Lets remember that power of sales take 6 to 9 months to work through the system, so the deals that are overwhelming law firms today are really from late last year, and early 2024. Maybe things got better in the last 2 to 3 months and the deals will slow down? Probably not, but we gotta think positive, right? I also wonder if we are seeing record files referred for legal with a chartered bank, A lending, cream of the crop, what does this say for the less than A files? Where are the B lenders at, where are the Alt lenders at, where are the private lenders at? If A lending from the banks is starting to show cracks, then I would surmise that everything below A lending is worse. If not, then risk management is out the window, and we have not priced risk appropriately in Canada.
Do yourself a favour, and call a realtor you work with and have them pull the power of sale listings in your metro, or your area. Compare that against the number of total listings, and I think you will be surprised at the percentage. I did this for 2 areas I used to live in, and we saw a power of sale ratio at 5% in one city, and 3.5% in another. Of course those are not sold, and the power of sales may take longer to sell, so it could distort the data a bit, but last time I checked 3.5% and 5% were a hell of a long way from the .17% default rate we are always told by CMHC. If we are heading from .17% to somewhere even close to 3%, then that velocity is going to be too much speed, and when the housing market hits a pole we are all going to be decapitated. Not saying it happens, but not betting it doesn’t. There is too much debt built up in housing, and now with the employment situation deteriorating, incomes are stretched thinner than ever before.

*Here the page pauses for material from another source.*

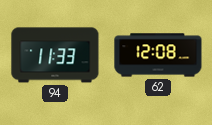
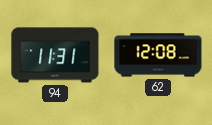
94: 11:33 -> 11:31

It may not take the 2025/2026 renewal cliff to start the problems into motion. The problems may be in the power of sales that hit the market beforehand. I think it will be interesting to see if we get more bank sales once September hits, and everyone comes back from summer vacation. Add in a seasonally poor time for stock market performance in September and October ( goes to consumer confidence and consumer behaviour ) we may see listing pile up. The more people that can’t sell, the more power of sales that are forced, and round and round we go. The fall could be bumpy.

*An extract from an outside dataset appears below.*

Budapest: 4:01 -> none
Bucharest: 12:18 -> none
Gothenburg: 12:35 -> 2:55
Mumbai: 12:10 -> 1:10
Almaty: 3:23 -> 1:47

Remember that so long as someone can make the payments on their mortgage – the value of the house does not matter. The only time the value of the house matters is when you sell of refinance. Basically a liquidity event needs to happen to have the value matter. If you cannot make your payments, and the bank steps in, they create the liquidity event – and they set the price.
No matter what the next few months bring, I think it will be painful for now, but lead to the much needed reset we all need in housing. Something about short term pain for long term gain. Seeing the power of sales rise gives me hope that we are heading down the right path, and into a spot where housing can have price discovery, and we can really look to reset. If these types of power of sales continue, it will make me bullish on housing for the first time in many years. Like I always tell people – you have to change you opinion when the facts change.
For now though, we are left to wonder if power of sales will continue to rise, and at what pace. It will get worse before it gets better – you can bank on that.